Either side of the track are wooden huts with corrugated-iron roofs; a stray cow crosses the road at a snail’s pace, Farah himself emerging moments later at the side of the road alongside a group of runners. At what is known as the home of champions, as a double Olympic and world champion Farah slots in comfortably.

For Farah the motto here is simple: “Switch off, eat, train.” It is a simplicity that the Londoner, bedecked in an Arsenal shirt on transfer-deadline day, revels in. It is here in this vast expanse, where paragliders overhead share the vista with long-distance runners on the ground, that he insists he works twice as hard as anywhere else in the world.

It is a day off, which in Farah’s world means a mere 10-mile run, during which local children excitedly shout his name as they run alongside. In an average week, though, he clocks up 130-plus miles on his route into the unknown: a first stab at the London Marathon.

The 30-year-old argues that running the marathon is like learning to walk again. “It’s just like driving a car. You could drive it at 50mph and you would get there quicker but you are just driving at 25 and holding the steering wheel on some bumpy road. Your legs and your body feel like that.”

And he adds: “It’s going to be harder than London [2012], harder than Moscow [the World Championships], it’s going to be one of the hardest races of my life. The London Marathon is not about taking on a few guys, they get the best of the best.”

He lives and breathes training, the commitment to this latest challenge highlighted by the family sacrifices. He has already been in Kenya for two weeks, and when he is eventually reunited with his wife and three children he will not have seen them for three months.

The marathon is not quite an obsession, more a dream, but a dream he has had for as long as he can remember. He first raced in a mini-marathon aged 14, coming second.
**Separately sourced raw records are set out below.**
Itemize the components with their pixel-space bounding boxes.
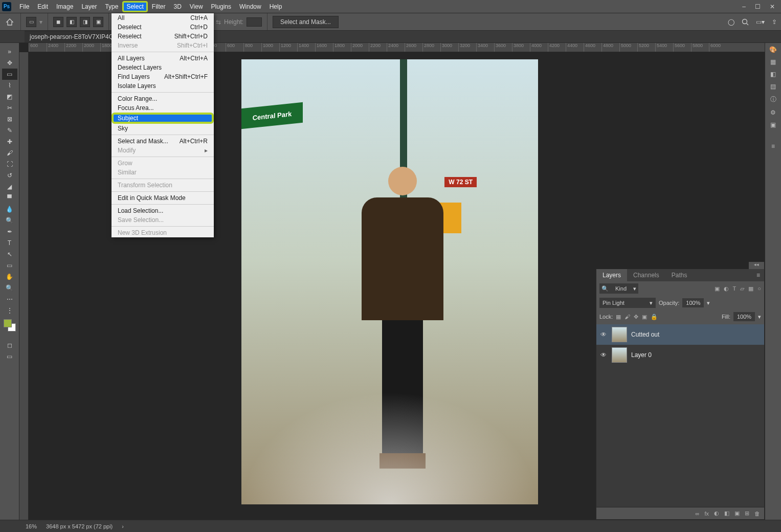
layer-row[interactable]: 👁Cutted out: [596, 324, 764, 345]
menu-layer[interactable]: Layer: [77, 1, 101, 12]
height-input[interactable]: [247, 17, 262, 27]
filter-smart-icon[interactable]: ▦: [748, 285, 753, 292]
menu-item-sky[interactable]: Sky: [111, 124, 214, 133]
menu-item-all[interactable]: AllCtrl+A: [111, 13, 214, 23]
tab-layers[interactable]: Layers: [596, 269, 627, 281]
status-chevron-icon[interactable]: ›: [122, 523, 124, 529]
pen-tool[interactable]: ✒: [2, 226, 17, 237]
layer-filter-kind[interactable]: 🔍Kind▾: [599, 283, 638, 294]
history-brush-tool[interactable]: ↺: [2, 170, 17, 181]
layers-footer-icon-5[interactable]: ⊞: [745, 510, 749, 517]
share-icon[interactable]: ⇪: [772, 18, 777, 26]
tab-paths[interactable]: Paths: [665, 269, 694, 281]
rectangle-tool[interactable]: ▭: [2, 260, 17, 271]
selection-subtract-icon[interactable]: ◨: [80, 17, 90, 27]
selection-new-icon[interactable]: ◼: [53, 17, 63, 27]
adjustments-panel-icon[interactable]: ⚙: [770, 109, 776, 116]
menu-item-focus-area[interactable]: Focus Area...: [111, 103, 214, 113]
workspace-switcher-icon[interactable]: ▭▾: [756, 18, 765, 26]
screen-mode-icon[interactable]: ▭: [2, 351, 17, 362]
layer-thumbnail[interactable]: [612, 347, 627, 363]
history-panel-icon[interactable]: ≡: [771, 143, 775, 150]
path-select-tool[interactable]: ↖: [2, 249, 17, 260]
lock-pixels-icon[interactable]: 🖌: [624, 314, 630, 320]
menu-item-deselect[interactable]: DeselectCtrl+D: [111, 23, 214, 32]
menu-item-isolate-layers[interactable]: Isolate Layers: [111, 81, 214, 91]
menu-select[interactable]: Select: [122, 1, 147, 12]
menu-item-find-layers[interactable]: Find LayersAlt+Shift+Ctrl+F: [111, 72, 214, 81]
gradients-panel-icon[interactable]: ◧: [770, 71, 776, 78]
filter-shape-icon[interactable]: ▱: [740, 285, 744, 292]
filter-pixel-icon[interactable]: ▣: [715, 285, 720, 292]
filter-adjust-icon[interactable]: ◐: [724, 285, 729, 292]
blur-tool[interactable]: 💧: [2, 204, 17, 215]
menu-item-color-range[interactable]: Color Range...: [111, 94, 214, 103]
menu-item-load-selection[interactable]: Load Selection...: [111, 206, 214, 215]
properties-panel-icon[interactable]: ⓘ: [770, 95, 776, 104]
eyedropper-tool[interactable]: ✎: [2, 125, 17, 136]
selection-intersect-icon[interactable]: ▣: [93, 17, 103, 27]
menu-help[interactable]: Help: [265, 1, 286, 12]
crop-tool[interactable]: ✂: [2, 102, 17, 114]
menu-edit[interactable]: Edit: [33, 1, 52, 12]
selection-add-icon[interactable]: ◧: [66, 17, 77, 27]
menu-image[interactable]: Image: [52, 1, 77, 12]
frame-tool[interactable]: ⊠: [2, 114, 17, 125]
move-tool[interactable]: ✥: [2, 57, 17, 69]
swatches-panel-icon[interactable]: ▦: [770, 58, 776, 65]
layer-name[interactable]: Layer 0: [631, 351, 652, 359]
lock-all-icon[interactable]: 🔒: [651, 314, 658, 320]
blend-mode-select[interactable]: Pin Light▾: [599, 298, 656, 308]
panel-menu-icon[interactable]: ≡: [752, 269, 764, 281]
filter-toggle-icon[interactable]: ○: [757, 285, 761, 292]
edit-toolbar-icon[interactable]: ⋮: [2, 305, 17, 316]
lock-artboard-icon[interactable]: ▣: [642, 314, 647, 320]
hand-tool[interactable]: ✋: [2, 271, 17, 282]
opacity-input[interactable]: 100%: [682, 298, 704, 307]
patterns-panel-icon[interactable]: ▤: [770, 83, 776, 90]
menu-item-deselect-layers[interactable]: Deselect Layers: [111, 63, 214, 72]
layers-footer-icon-2[interactable]: ◐: [714, 510, 719, 517]
zoom-level[interactable]: 16%: [26, 523, 37, 529]
layers-footer-icon-3[interactable]: ◧: [724, 510, 729, 517]
menu-item-reselect[interactable]: ReselectShift+Ctrl+D: [111, 32, 214, 41]
layer-name[interactable]: Cutted out: [631, 331, 659, 338]
menu-3d[interactable]: 3D: [169, 1, 185, 12]
libraries-panel-icon[interactable]: ▣: [770, 121, 776, 128]
menu-view[interactable]: View: [186, 1, 207, 12]
canvas-image[interactable]: Central Park W 72 ST: [241, 59, 538, 504]
document-dimensions[interactable]: 3648 px x 5472 px (72 ppi): [46, 523, 113, 529]
filter-type-icon[interactable]: T: [733, 285, 737, 292]
search-icon[interactable]: [742, 18, 749, 26]
swap-wh-icon[interactable]: ⇆: [216, 18, 221, 26]
cloud-docs-icon[interactable]: ◯: [728, 18, 734, 26]
object-select-tool[interactable]: ◩: [2, 91, 17, 102]
panel-collapse-icon[interactable]: ◂◂: [749, 262, 764, 269]
close-button[interactable]: ✕: [770, 3, 775, 10]
brush-tool[interactable]: 🖌: [2, 147, 17, 159]
menu-window[interactable]: Window: [235, 1, 265, 12]
eraser-tool[interactable]: ◢: [2, 181, 17, 192]
layer-row[interactable]: 👁Layer 0: [596, 345, 764, 365]
menu-file[interactable]: File: [15, 1, 33, 12]
layers-footer-icon-1[interactable]: fx: [704, 511, 709, 517]
home-icon[interactable]: [4, 16, 15, 28]
lasso-tool[interactable]: ⌇: [2, 80, 17, 91]
menu-filter[interactable]: Filter: [148, 1, 170, 12]
visibility-icon[interactable]: 👁: [599, 331, 608, 338]
color-swatches[interactable]: [4, 319, 16, 331]
color-panel-icon[interactable]: 🎨: [769, 46, 777, 53]
lock-position-icon[interactable]: ✥: [634, 314, 638, 320]
gradient-tool[interactable]: ▀: [2, 192, 17, 204]
more-tools[interactable]: ⋯: [2, 294, 17, 305]
quick-mask-icon[interactable]: ◻: [2, 340, 17, 351]
zoom-tool[interactable]: 🔍: [2, 282, 17, 294]
minimize-button[interactable]: –: [742, 3, 746, 10]
chevron-expand-icon[interactable]: »: [2, 46, 17, 57]
menu-plugins[interactable]: Plugins: [207, 1, 235, 12]
layers-footer-icon-4[interactable]: ▣: [734, 510, 740, 517]
type-tool[interactable]: T: [2, 237, 17, 249]
clone-stamp-tool[interactable]: ⛶: [2, 159, 17, 170]
layers-footer-icon-6[interactable]: 🗑: [754, 511, 760, 517]
tab-channels[interactable]: Channels: [627, 269, 665, 281]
Last year, he ran half the London distance, but in April there will be no half-measures. It is a race that director Hugh Brasher, without overstating matters, described as the “most long-awaited marathon debut of all time”. Farah will take on, among others, the world-record holder Wilson Kipsang and Olympic and world champion Stephen Kiprotich. In fact, the only big name missing is Kenenisa Bekele, who pipped Farah to the Great North Run victory in a thrilling race last year.
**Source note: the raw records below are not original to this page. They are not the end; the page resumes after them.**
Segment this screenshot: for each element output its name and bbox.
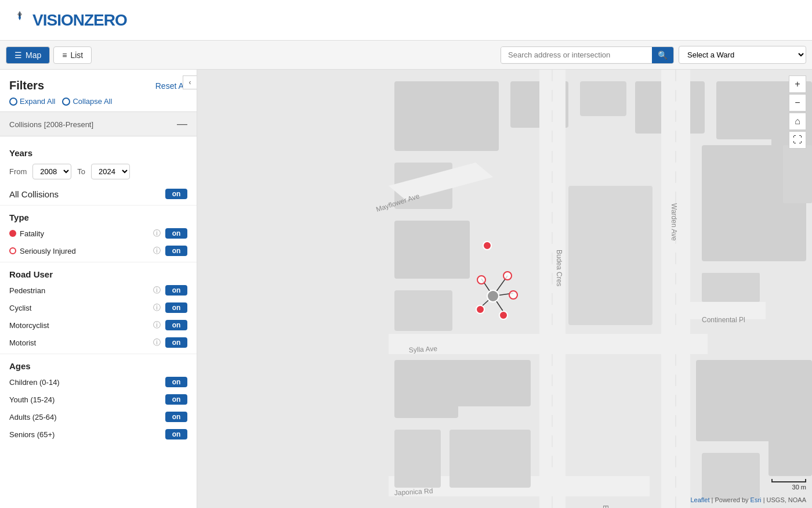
svg-point-45 (483, 242, 491, 250)
seniors-row: Seniors (65+) on (0, 426, 197, 443)
expand-all-button[interactable]: Expand All (9, 97, 55, 106)
svg-rect-26 (449, 360, 531, 406)
fatality-info-icon[interactable]: ⓘ (153, 228, 161, 239)
cyclist-toggle[interactable]: on (165, 302, 187, 313)
seniors-label: Seniors (65+) (9, 430, 161, 439)
seriously-injured-label: Seriously Injured (9, 247, 148, 255)
fatality-row: Fatality ⓘ on (0, 225, 197, 242)
svg-rect-5 (580, 81, 626, 116)
seniors-toggle[interactable]: on (165, 429, 187, 439)
cyclist-info-icon[interactable]: ⓘ (153, 302, 161, 313)
svg-text:Continental Pl: Continental Pl (702, 316, 745, 324)
pedestrian-toggle[interactable]: on (165, 285, 187, 296)
collapse-radio-icon (62, 98, 70, 106)
all-collisions-row: All Collisions on (0, 185, 197, 203)
esri-link[interactable]: Esri (751, 496, 762, 503)
list-tab-button[interactable]: ≡ List (53, 46, 92, 64)
scale-label: 30 m (792, 484, 806, 491)
motorcyclist-toggle[interactable]: on (165, 320, 187, 330)
svg-rect-27 (449, 430, 531, 488)
sidebar: ‹ Filters Reset All Expand All Collapse … (0, 70, 197, 508)
map-tab-label: Map (26, 51, 41, 60)
fatality-dot-icon (9, 230, 16, 237)
map-icon: ☰ (14, 51, 22, 60)
to-label: To (77, 167, 85, 176)
home-button[interactable]: ⌂ (789, 113, 806, 130)
seriously-injured-row: Seriously Injured ⓘ on (0, 242, 197, 260)
svg-text:Warden Ave: Warden Ave (670, 203, 678, 241)
map-attribution: Leaflet | Powered by Esri | USGS, NOAA (690, 496, 806, 503)
motorist-info-icon[interactable]: ⓘ (153, 337, 161, 348)
attribution-text: | Powered by (712, 496, 751, 503)
ward-select[interactable]: Select a WardWard 1Ward 2Ward 3Ward 4War… (679, 46, 806, 64)
map-tab-button[interactable]: ☰ Map (6, 46, 50, 64)
adults-label: Adults (25-64) (9, 413, 161, 421)
motorcyclist-row: Motorcyclist ⓘ on (0, 316, 197, 334)
svg-rect-29 (702, 453, 760, 499)
list-tab-label: List (70, 51, 83, 60)
sidebar-collapse-button[interactable]: ‹ (183, 75, 197, 89)
pedestrian-label: Pedestrian (9, 286, 148, 295)
years-row: From 20082009201020112012201320142015201… (9, 164, 187, 179)
cyclist-row: Cyclist ⓘ on (0, 299, 197, 316)
scale-bar (771, 479, 806, 482)
seriously-injured-info-icon[interactable]: ⓘ (153, 246, 161, 256)
type-subheading: Type (0, 208, 197, 225)
logo-zero: ZERO (84, 11, 127, 29)
youth-toggle[interactable]: on (165, 394, 187, 405)
svg-rect-25 (394, 430, 441, 488)
map-background: Mayflower Ave Sylla Ave Japonica Rd Bude… (197, 70, 812, 508)
zoom-out-button[interactable]: − (789, 94, 806, 111)
expand-collapse-row: Expand All Collapse All (0, 97, 197, 111)
collisions-collapse-icon[interactable]: — (177, 118, 187, 130)
motorcyclist-info-icon[interactable]: ⓘ (153, 320, 161, 330)
svg-rect-12 (394, 290, 452, 331)
svg-point-50 (476, 305, 484, 314)
to-year-select[interactable]: 2008200920102011201220132014201520162017… (91, 164, 130, 179)
children-toggle[interactable]: on (165, 377, 187, 387)
leaflet-link[interactable]: Leaflet (690, 496, 709, 503)
search-input[interactable] (501, 47, 652, 63)
map-container[interactable]: Mayflower Ave Sylla Ave Japonica Rd Bude… (197, 70, 812, 508)
all-collisions-toggle[interactable]: on (165, 189, 187, 199)
all-collisions-label: All Collisions (9, 189, 161, 199)
map-scale: 30 m (771, 479, 806, 491)
logo: VISIONZERO (9, 10, 127, 31)
attribution-usgs: | USGS, NOAA (763, 496, 806, 503)
fullscreen-button[interactable]: ⛶ (789, 131, 806, 149)
cyclist-label: Cyclist (9, 304, 148, 312)
fatality-toggle[interactable]: on (165, 228, 187, 239)
logo-vision: VISION (32, 11, 84, 29)
collisions-section-header: Collisions [2008-Present] — (0, 111, 197, 136)
search-button[interactable]: 🔍 (652, 47, 673, 63)
collisions-title: Collisions [2008-Present] (9, 119, 93, 129)
search-box: 🔍 (501, 46, 674, 64)
seriously-injured-dot-icon (9, 247, 16, 254)
filters-header: Filters Reset All (0, 70, 197, 97)
svg-point-46 (477, 276, 485, 284)
adults-row: Adults (25-64) on (0, 408, 197, 426)
header: VISIONZERO (0, 0, 812, 41)
logo-text: VISIONZERO (32, 11, 127, 30)
map-controls: + − ⌂ ⛶ (789, 75, 806, 149)
pedestrian-row: Pedestrian ⓘ on (0, 282, 197, 299)
svg-rect-24 (394, 360, 458, 418)
main: ‹ Filters Reset All Expand All Collapse … (0, 70, 812, 508)
logo-icon (9, 10, 30, 31)
zoom-in-button[interactable]: + (789, 75, 806, 93)
seriously-injured-toggle[interactable]: on (165, 246, 187, 256)
adults-toggle[interactable]: on (165, 412, 187, 422)
motorist-toggle[interactable]: on (165, 337, 187, 348)
ages-subheading: Ages (0, 356, 197, 373)
years-filter-group: Years From 20082009201020112012201320142… (0, 142, 197, 185)
collapse-all-button[interactable]: Collapse All (62, 97, 112, 106)
motorist-row: Motorist ⓘ on (0, 334, 197, 351)
svg-rect-31 (783, 145, 812, 203)
svg-text:Budea Cres: Budea Cres (601, 505, 610, 508)
svg-text:Budea Cres: Budea Cres (555, 250, 563, 286)
filters-title: Filters (9, 79, 44, 92)
road-user-subheading: Road User (0, 265, 197, 282)
svg-rect-23 (568, 186, 652, 325)
from-year-select[interactable]: 2008200920102011201220132014201520162017… (32, 164, 71, 179)
pedestrian-info-icon[interactable]: ⓘ (153, 285, 161, 296)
A year on from Farah’s first major foray on to the streets of London, he insists he will not be as nervous but, despite his inexperience, is well aware of the expectation. “If I don’t [win],” he says, “it will be like, ‘What’s happened to Mo?’”

But otherwise he wants the local public to help him against the more experienced marathon runners. “I’m hoping if my rivals are going to intimidate me, the crowd can do their bit and intimidate them,” he says. “Having the crowd is amazing and that’s what carries me to the line. Imagine if 75,000 people in the stadium [as in London 2012] are just shouting your name, what would it be like if you’re on the street, where people don’t have to pay anything, they’ve just come to watch you?”
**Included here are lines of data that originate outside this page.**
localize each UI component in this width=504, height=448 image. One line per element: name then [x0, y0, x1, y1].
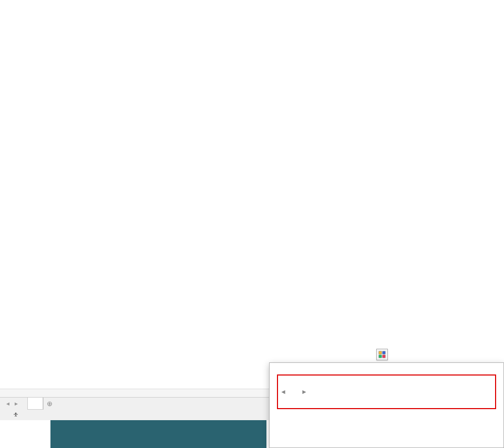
sheet-tabs: ⊕	[27, 398, 56, 410]
svg-rect-3	[383, 355, 385, 358]
empty-columns[interactable]	[382, 0, 504, 389]
sheet-prev-icon[interactable]: ◄	[4, 400, 12, 408]
status-accessibility[interactable]	[13, 412, 21, 418]
sheet-next-icon[interactable]: ►	[13, 400, 20, 408]
svg-rect-2	[379, 355, 382, 358]
svg-point-4	[15, 413, 17, 414]
spreadsheet-grid[interactable]	[10, 0, 504, 389]
accessibility-icon	[13, 412, 19, 418]
quick-analysis-options: ◄ ►	[277, 374, 496, 409]
quick-analysis-popup: ◄ ►	[269, 362, 504, 448]
options-scroll-right-icon[interactable]: ►	[300, 379, 308, 405]
quick-analysis-tabs	[270, 363, 503, 371]
sheet-tab-1[interactable]	[27, 398, 43, 410]
quick-analysis-button[interactable]	[376, 349, 388, 360]
sheet-nav: ◄ ►	[0, 400, 20, 408]
svg-rect-1	[383, 351, 385, 354]
bottom-panel	[50, 420, 266, 448]
quick-analysis-description	[270, 412, 503, 416]
add-sheet-button[interactable]: ⊕	[43, 398, 56, 410]
options-scroll-left-icon[interactable]: ◄	[279, 379, 287, 405]
svg-rect-0	[379, 351, 382, 354]
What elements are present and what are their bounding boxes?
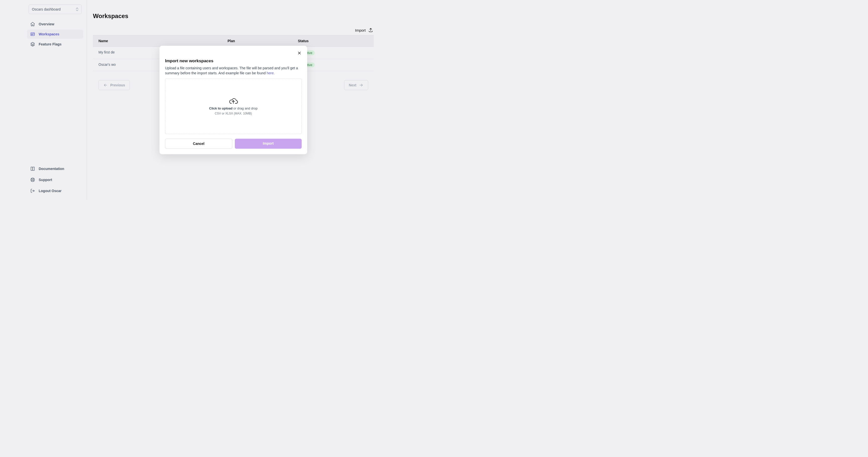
cancel-button[interactable]: Cancel <box>165 139 232 149</box>
sidebar-item-logout[interactable]: Logout Oscar <box>27 186 83 195</box>
column-header-status: Status <box>298 39 368 43</box>
sidebar-item-label: Logout Oscar <box>39 189 62 193</box>
lifebuoy-icon <box>30 177 35 182</box>
account-selector-label: Oscars dashboard <box>32 7 61 11</box>
import-modal: Import new workspaces Upload a file cont… <box>159 46 307 154</box>
import-submit-button[interactable]: Import <box>235 139 302 149</box>
cell-status: Active <box>298 63 368 68</box>
sidebar-item-label: Workspaces <box>39 32 59 36</box>
close-icon <box>297 51 302 55</box>
table-header-row: Name Plan Status <box>93 35 374 47</box>
sidebar-item-documentation[interactable]: Documentation <box>27 164 83 173</box>
sidebar-bottom: Documentation Support Logout Oscar <box>27 164 83 195</box>
previous-button-label: Previous <box>110 83 125 87</box>
page-title: Workspaces <box>93 12 374 20</box>
upload-instruction: Click to upload or drag and drop <box>209 106 258 110</box>
account-selector[interactable]: Oscars dashboard <box>29 4 82 14</box>
layers-icon <box>30 42 35 47</box>
arrow-right-icon <box>359 83 364 87</box>
sidebar-item-label: Feature Flags <box>39 42 62 46</box>
previous-button[interactable]: Previous <box>98 80 130 90</box>
sidebar-item-support[interactable]: Support <box>27 175 83 184</box>
upload-dropzone[interactable]: Click to upload or drag and drop CSV or … <box>165 78 302 134</box>
sidebar: Oscars dashboard Overview Workspaces <box>0 0 87 200</box>
svg-point-1 <box>32 34 32 34</box>
column-header-plan: Plan <box>227 39 298 43</box>
sidebar-item-label: Documentation <box>39 167 64 171</box>
sidebar-item-workspaces[interactable]: Workspaces <box>27 30 83 39</box>
import-button-label: Import <box>355 28 366 32</box>
upload-constraints: CSV or XLSX (MAX. 10MB) <box>215 112 252 115</box>
modal-actions: Cancel Import <box>165 139 302 149</box>
next-button[interactable]: Next <box>344 80 368 90</box>
sidebar-item-label: Support <box>39 178 52 182</box>
modal-description: Upload a file containing users and works… <box>165 66 302 76</box>
book-icon <box>30 166 35 171</box>
id-card-icon <box>30 32 35 37</box>
sidebar-nav: Overview Workspaces Feature Flags <box>27 20 83 49</box>
close-button[interactable] <box>165 51 302 55</box>
sidebar-item-feature-flags[interactable]: Feature Flags <box>27 40 83 49</box>
home-icon <box>30 22 35 27</box>
main-content: Workspaces Import Name Plan Status My fi… <box>87 0 380 200</box>
import-button[interactable]: Import <box>354 27 374 34</box>
chevrons-updown-icon <box>76 7 79 11</box>
column-header-name: Name <box>98 39 227 43</box>
sidebar-item-label: Overview <box>39 22 54 26</box>
example-file-link[interactable]: here. <box>267 71 275 75</box>
toolbar: Import <box>93 27 374 34</box>
cloud-upload-icon <box>228 97 238 105</box>
next-button-label: Next <box>349 83 356 87</box>
cell-status: Active <box>298 50 368 55</box>
arrow-left-icon <box>103 83 108 87</box>
logout-icon <box>30 188 35 193</box>
sidebar-item-overview[interactable]: Overview <box>27 20 83 29</box>
upload-icon <box>368 28 373 33</box>
modal-title: Import new workspaces <box>165 59 302 64</box>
The minimum requirement is Steve Jones’ British record of 2hr 7min 13sec, but the expectation is significantly greater. If he were to take Jones’ 29-year national record, Farah would hold the British record at every Olympic distance from 1500m to the marathon.

“It’s hard but I have to do it. It’s London,” he explains. “I could easily sit back and say, ‘Dave [Bedford, one of the race organisers], I’m going to stay at home and train.’ But it’s something I must do. I believe I can run 2.07 but the next level is how do you get close to 2.03 [world-record pace]? It will take time but it’s about learning. Every race on the track I learnt something – it will be the same for the marathon.”

His training has undergone a complete overhaul – more miles, longer workouts, fewer speed sessions, even adapting his running style, currently seen as too bouncy for the rigours of the marathon.

Also, he wants to learn from everyone he can. “I’m asking a lot of people, ‘How does it feel, what’s the hardest part?’ and just trying to understand,” he says. “It’s about being sensible but you have to have the confidence. As an athlete you never think about defeat. If you think that, you will never be champion.”

Even so, it promises to be a bumpy road ahead.